In other news, since I paid a LOT for a generator, I’m guessing Florida is going to get hit by our share of hurricanes while I’m at this groovy book signing in Denver in a couple weeks, where I won’t be able to enjoy using it, and then in October, when I’ll be heading off to the Texas Book Festival, where I further won’t be able to enjoy it. Because that is my luck.

And in non-hurricane related news, I am judging this writing contest, for kids ONLY. So please, Jonathan Franzen, BACK OFF!

Ha, that’s my only Jonathon Franzen joke, I haven’t got anymore. I rarely read literary novels, as I find them unwieldy in the bath.

My favorite bath time reads are mysteries, and if they happen to be set in wartime England and have a little romance in them, all the better! I’ve pretty much read every mystery ever written in this genre, from Agatha Christie to Patricia Wentworth, who is mostly out of print. Her Miss Silver mysteries are like Agatha Christie’s Miss Marple mysteries, but better. Not that I don’t like Agatha Christie.

But what I like best about Agatha Christie is something I just learned in this fascinating New Yorker piece by Joan Acocella. And that’s that Agatha once disappeared for two weeks after her husband announced he was leaving her for a lady he’d met on the golf course (Agatha’s husband never worked. She supported him with her book writing. So, this was nice of him, to leave her for a lady golfer).

People are STILL trying to piece together what happened to Agatha during her disappearance.

Here’s what we DO know: when Agatha disappeared, she checked into a hotel using the lady golfer’s last name, and then sat playing bridge with the other guests in the lobby, listening to the accounts of her own disappearance on the radio, and agreeing with everyone else that it was QUITE a mystery where Agatha Christie could have gone. A bit scandalous, even! Perhaps she was MURDERED.

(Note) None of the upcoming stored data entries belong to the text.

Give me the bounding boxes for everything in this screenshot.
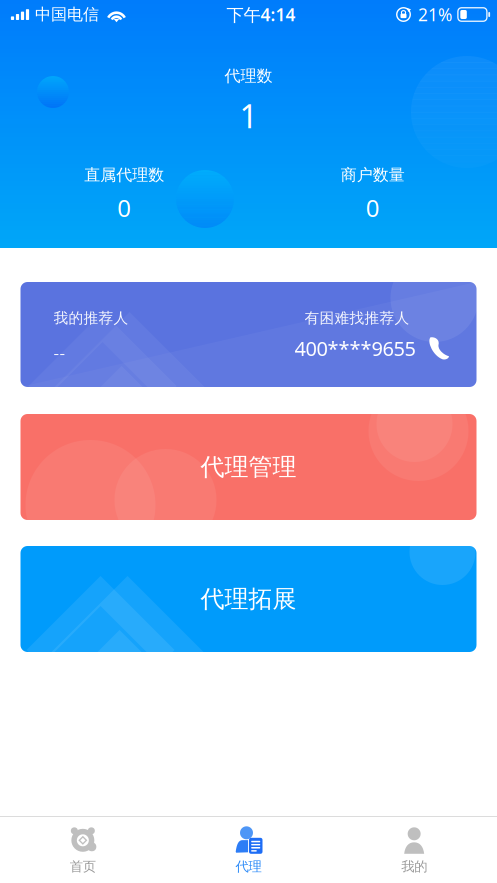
staticText: 有困难找推荐人 [304, 309, 410, 327]
button[interactable]: 代理管理 [20, 414, 476, 520]
staticText: 400****9655 [294, 335, 416, 362]
button[interactable]: 代理拓展 [20, 546, 476, 652]
staticText: 21% [418, 3, 452, 26]
staticText: 直属代理数 [84, 165, 164, 185]
button[interactable]: 我的 [331, 817, 497, 883]
button[interactable]: 代理 [166, 817, 331, 883]
staticText: 代理数 [224, 66, 272, 86]
staticText: 我的 [401, 858, 427, 875]
button[interactable]: 我的推荐人 [20, 282, 476, 387]
staticText: 中国电信 [35, 5, 99, 24]
staticText: 代理拓展 [200, 584, 296, 614]
staticText: 代理 [236, 858, 262, 875]
staticText: 我的推荐人 [54, 309, 128, 327]
staticText: 0 [117, 192, 131, 224]
staticText: 0 [366, 192, 380, 224]
staticText: 下午4:14 [226, 3, 296, 26]
staticText: 首页 [70, 858, 96, 875]
staticText: 1 [240, 95, 258, 137]
staticText: 商户数量 [341, 165, 405, 185]
staticText: -- [54, 342, 66, 364]
button[interactable]: 首页 [0, 817, 166, 883]
staticText: 代理管理 [200, 452, 296, 482]
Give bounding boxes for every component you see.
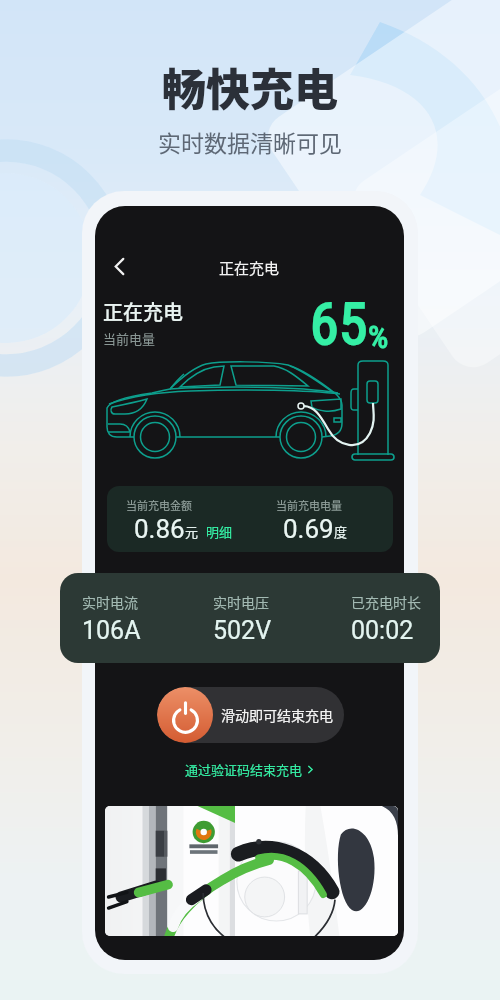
button[interactable]: [105, 806, 398, 936]
staticText: 已充电时长: [351, 592, 421, 612]
staticText: 通过验证码结束充电: [185, 760, 303, 779]
staticText: 当前充电金额: [126, 497, 192, 513]
staticText: 滑动即可结束充电: [221, 705, 333, 725]
button[interactable]: 通过验证码结束充电: [179, 756, 321, 783]
staticText: 实时电压: [213, 592, 269, 612]
staticText: 0.86: [134, 514, 185, 544]
staticText: 当前充电电量: [276, 497, 342, 513]
staticText: 正在充电: [103, 297, 183, 326]
staticText: 度: [334, 522, 348, 541]
staticText: 元: [185, 522, 199, 541]
staticText: 实时电流: [82, 592, 138, 612]
staticText: 当前电量: [103, 329, 156, 348]
staticText: 502V: [213, 616, 272, 645]
staticText: 明细: [206, 522, 233, 541]
staticText: %: [368, 318, 389, 356]
staticText: 畅快充电: [162, 55, 338, 119]
staticText: 实时数据清晰可见: [158, 125, 342, 158]
staticText: 65: [310, 290, 368, 358]
staticText: 106A: [82, 616, 141, 645]
staticText: 0.69: [283, 514, 334, 544]
button[interactable]: 当前充电金额: [107, 486, 393, 552]
staticText: 正在充电: [219, 257, 280, 279]
button[interactable]: Back: [100, 247, 138, 285]
staticText: 00:02: [351, 616, 414, 645]
button[interactable]: 实时电流: [60, 573, 440, 663]
button[interactable]: 滑动即可结束充电: [157, 687, 344, 743]
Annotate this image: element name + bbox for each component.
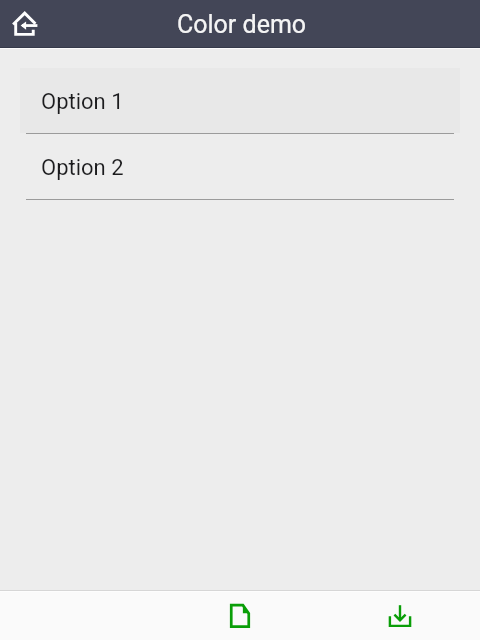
staticText: Option 2: [41, 155, 124, 181]
button[interactable]: Option 1: [20, 68, 460, 133]
button[interactable]: Navigate up to home: [0, 0, 47, 47]
button[interactable]: Option 2: [20, 134, 460, 199]
staticText: Color demo: [177, 10, 307, 39]
staticText: Option 1: [41, 89, 124, 115]
button[interactable]: Download: [376, 592, 424, 640]
button[interactable]: Document: [216, 592, 264, 640]
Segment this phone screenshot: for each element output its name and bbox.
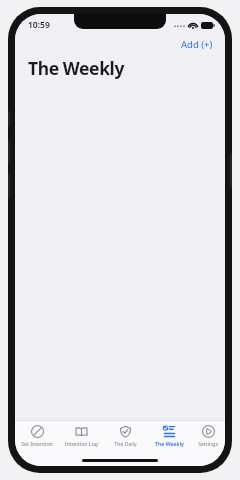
button[interactable]: Settings (191, 421, 225, 457)
button[interactable]: Intention Log (59, 421, 103, 457)
other: The Daily (119, 425, 132, 438)
button[interactable]: Set Intention (15, 421, 59, 457)
staticText: Settings (198, 440, 218, 447)
other: The Weekly (163, 425, 176, 438)
button[interactable]: The Daily (103, 421, 147, 457)
other: Settings (202, 425, 215, 438)
button[interactable]: The Weekly (147, 421, 191, 457)
staticText: The Weekly (155, 440, 184, 447)
staticText: 10:59 (28, 19, 50, 31)
staticText: Intention Log (65, 440, 98, 447)
staticText: Set Intention (21, 440, 53, 447)
staticText: The Daily (114, 440, 137, 447)
button[interactable]: Add (+) (177, 36, 217, 53)
other: Set Intention (31, 425, 44, 438)
staticText: Add (+) (181, 38, 213, 51)
staticText: The Weekly (28, 56, 124, 80)
other: Intention Log (75, 425, 88, 438)
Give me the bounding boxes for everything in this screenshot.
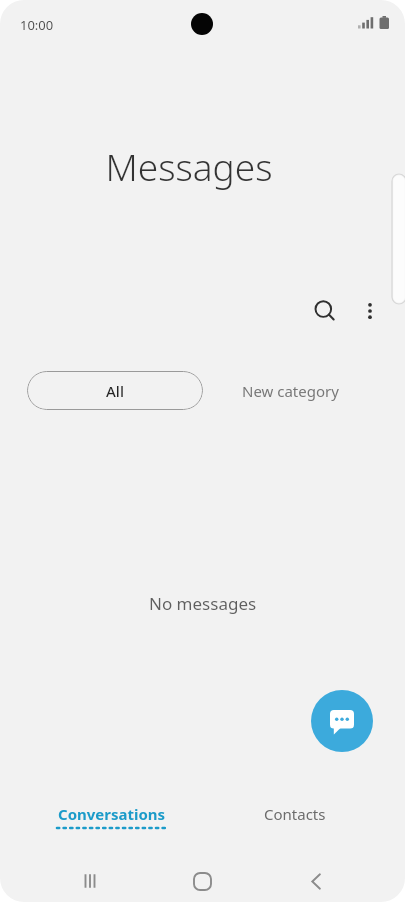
button[interactable]: Contacts <box>215 795 375 841</box>
button[interactable]: All <box>27 371 203 410</box>
button[interactable]: Search <box>303 289 347 333</box>
button[interactable]: Home <box>174 853 230 902</box>
button[interactable]: Conversations <box>8 795 215 841</box>
button[interactable]: New conversation <box>311 690 373 752</box>
staticText: Messages <box>105 141 273 191</box>
staticText: All <box>106 381 124 401</box>
button[interactable]: More options <box>348 289 392 333</box>
staticText: No messages <box>149 592 257 615</box>
button[interactable]: Back <box>288 853 344 902</box>
staticText: 10:00 <box>20 16 54 34</box>
button[interactable]: Recent apps <box>62 853 118 902</box>
button[interactable]: New category <box>219 371 361 410</box>
staticText: Conversations <box>58 804 166 824</box>
staticText: Contacts <box>264 804 326 824</box>
staticText: New category <box>242 381 339 401</box>
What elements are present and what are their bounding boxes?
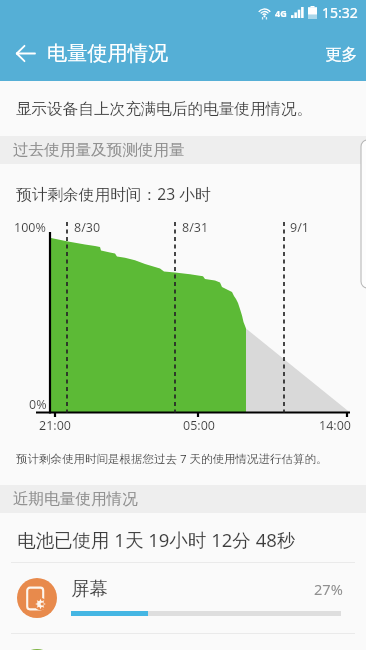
- staticText: 0%: [29, 396, 47, 413]
- staticText: 过去使用量及预测使用量: [13, 140, 185, 160]
- staticText: 8/30: [74, 219, 101, 236]
- staticText: 27%: [314, 579, 343, 599]
- staticText: 15:32: [322, 3, 358, 22]
- staticText: 显示设备自上次充满电后的电量使用情况。: [16, 99, 313, 119]
- staticText: 预计剩余使用时间：23 小时: [16, 183, 211, 204]
- staticText: 预计剩余使用时间是根据您过去 7 天的使用情况进行估算的。: [16, 451, 328, 467]
- staticText: 4G: [275, 7, 287, 19]
- staticText: 屏幕: [71, 577, 108, 600]
- button[interactable]: 更多: [317, 36, 366, 72]
- staticText: 100%: [14, 219, 46, 236]
- button[interactable]: 屏幕: [0, 563, 366, 633]
- staticText: 近期电量使用情况: [13, 489, 138, 509]
- staticText: 14:00: [319, 417, 351, 434]
- staticText: 电量使用情况: [47, 41, 169, 66]
- staticText: 8/31: [182, 219, 209, 236]
- staticText: 9/1: [290, 219, 309, 236]
- staticText: 21:00: [39, 417, 71, 434]
- staticText: 电池已使用 1天 19小时 12分 48秒: [17, 527, 296, 552]
- staticText: 05:00: [183, 417, 215, 434]
- button[interactable]: Back: [5, 33, 45, 73]
- staticText: 更多: [325, 44, 358, 64]
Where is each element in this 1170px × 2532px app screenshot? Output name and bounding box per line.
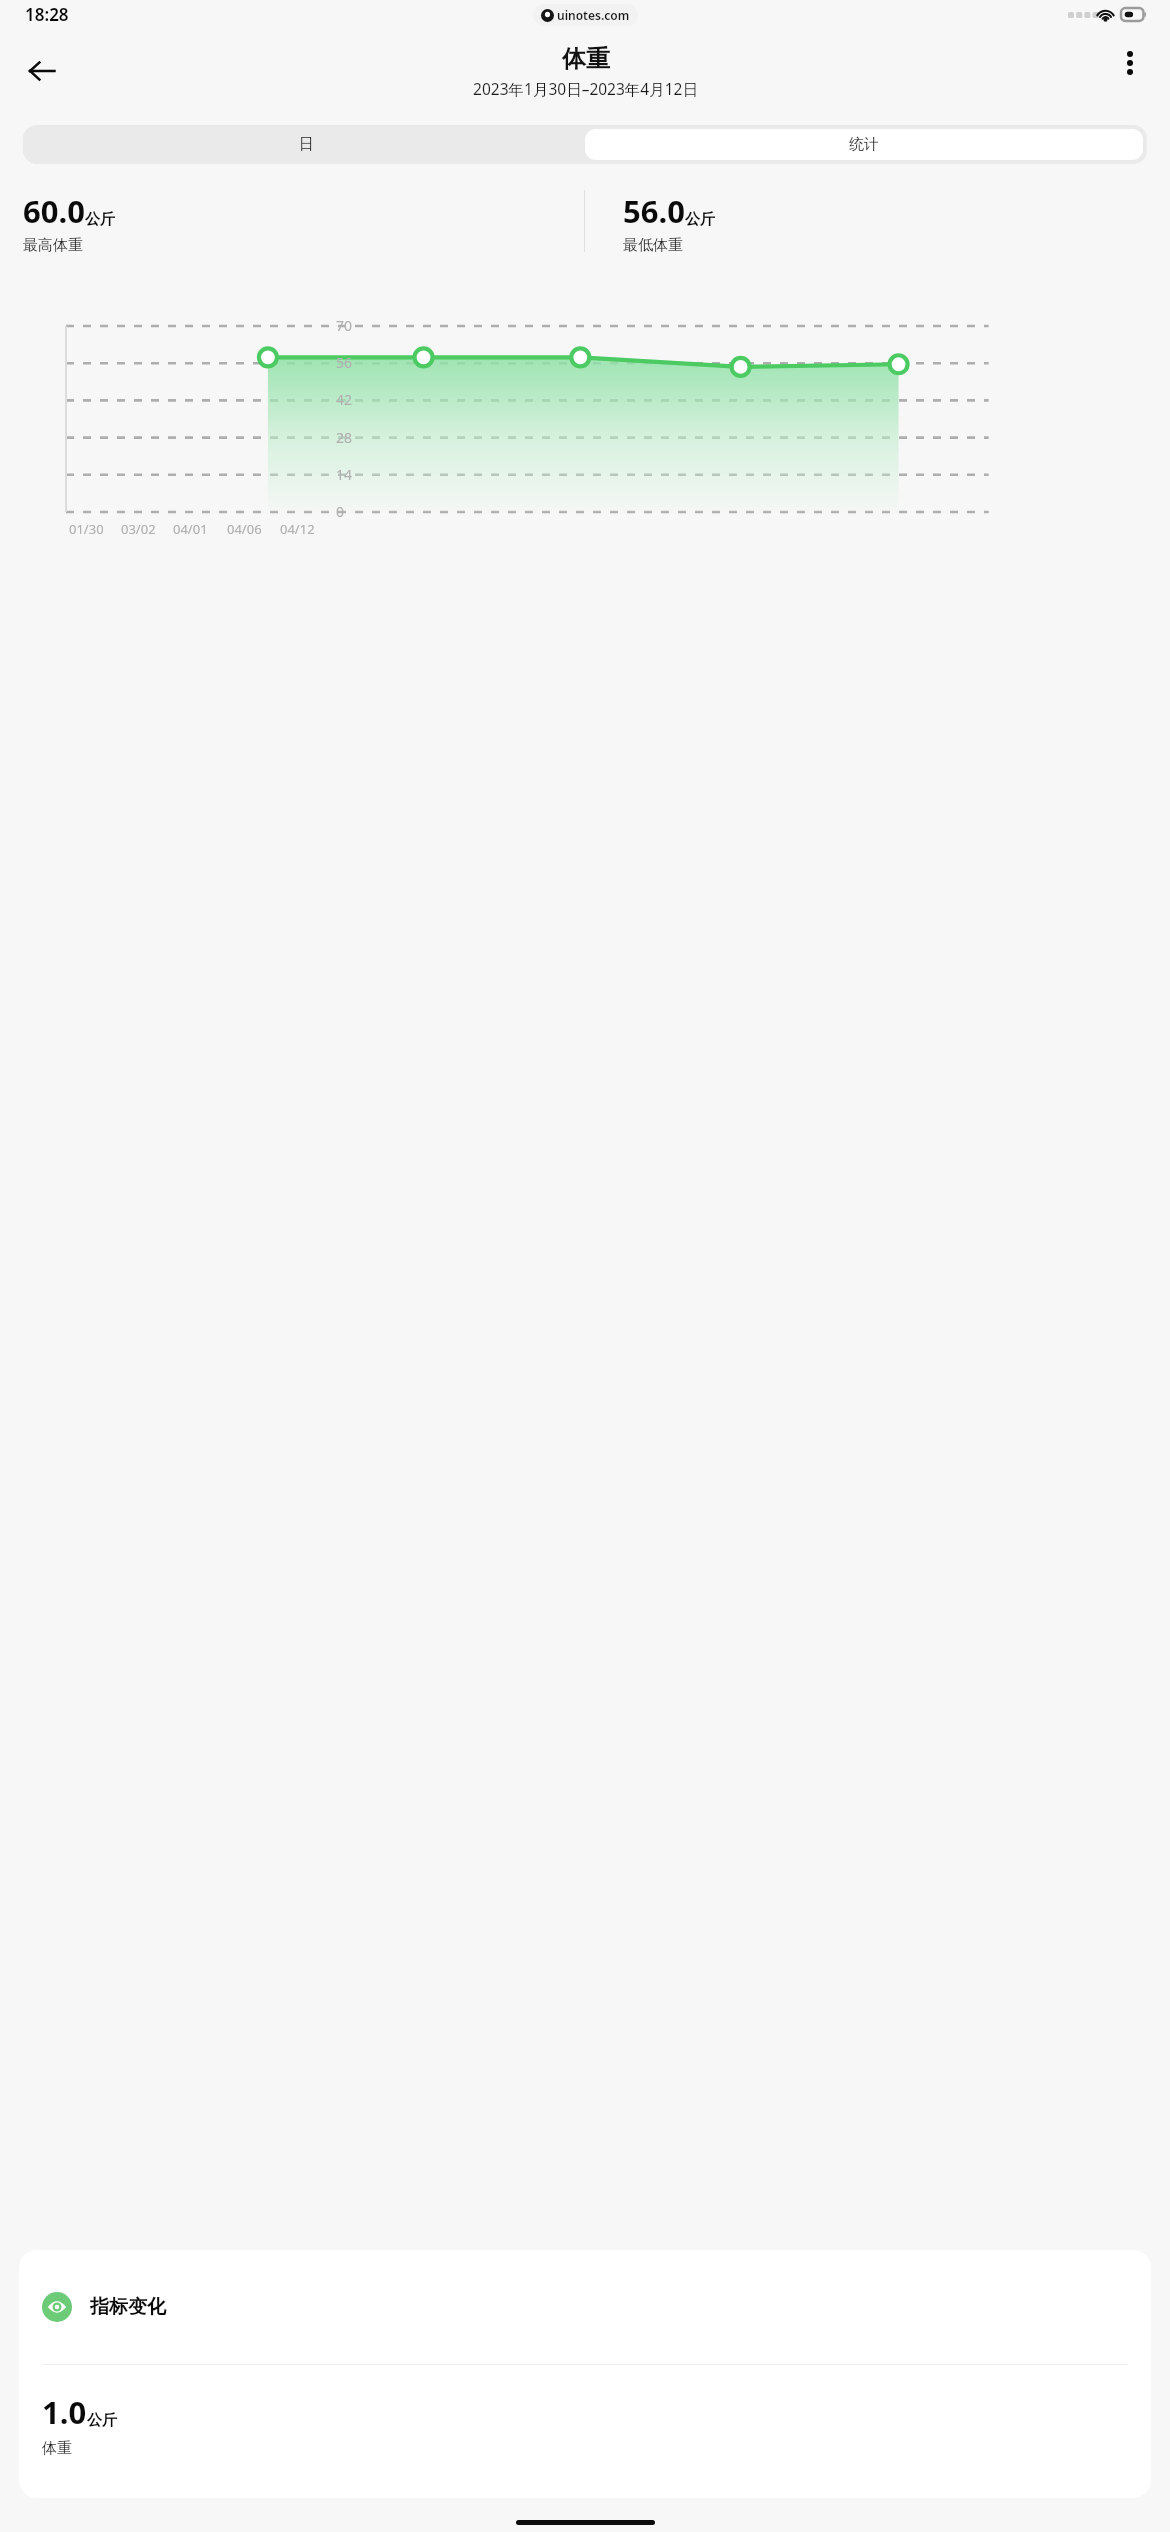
staticText: 指标变化	[90, 2295, 166, 2319]
staticText: 60.0	[23, 190, 85, 232]
staticText: 18:28	[25, 3, 69, 26]
staticText: 公斤	[85, 210, 115, 229]
staticText: 04/06	[227, 520, 262, 538]
button[interactable]: 统计	[585, 129, 1143, 160]
staticText: 56	[336, 353, 353, 372]
staticText: 42	[336, 390, 353, 409]
staticText: 0	[336, 502, 345, 521]
staticText: 最低体重	[623, 236, 683, 252]
staticText: 14	[336, 465, 353, 484]
staticText: 日	[299, 135, 314, 154]
button[interactable]: More options	[1104, 37, 1156, 89]
staticText: 2023年1月30日–2023年4月12日	[473, 78, 698, 99]
staticText: 1.0	[42, 2391, 87, 2433]
staticText: 公斤	[87, 2411, 117, 2430]
staticText: 01/30	[69, 520, 104, 538]
staticText: 04/12	[280, 520, 315, 538]
staticText: 统计	[849, 135, 879, 154]
button[interactable]: Back	[14, 43, 70, 99]
staticText: 56.0	[623, 190, 685, 232]
staticText: 04/01	[173, 520, 208, 538]
staticText: 体重	[42, 2439, 72, 2458]
button[interactable]: 指标变化	[19, 2250, 1151, 2498]
staticText: 70	[336, 316, 353, 335]
staticText: 28	[336, 428, 353, 447]
staticText: 最高体重	[23, 236, 83, 252]
staticText: uinotes.com	[557, 7, 630, 23]
staticText: 03/02	[121, 520, 156, 538]
staticText: 公斤	[685, 210, 715, 229]
staticText: 体重	[562, 44, 610, 74]
button[interactable]: 日	[27, 129, 585, 160]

People now say Agatha must have gone into a fugue state (a sort of amnesiatic trance about who and where she was). Why else wouldn’t she have responded to all the stories in the papers, saying that her publisher, her family, EVERYONE, was frantically looking for her?

She didn’t give up until a bellboy recognized her from all the pictures in the paper, called the police, and her husband showed up to fetch her.

For Agatha, the jig was up. And her publisher (and embarrassed family) hurried to insist the incident hadn’t been a publicity stunt, but something called “fugue state.”

And it worked, since her next book sky-rocketed to the bestseller list (The Murder of Roger Ackroyd was her first really big seller).

Agatha Christie went on to have a totally successful career AND a deliriously happy marriage to an archeologist (who was much younger than she was) that she met after her divorce. She accompanied him to many digs, and died at a ripe old age.

But if you ask me, Agatha wasn’t suffering from fugue. I think she was suffering from a different F word . . . one Cee Lo describes so perfectly in his hot new hit song, F*** You (and your girlfriend too), which is how I think Agatha would have put it.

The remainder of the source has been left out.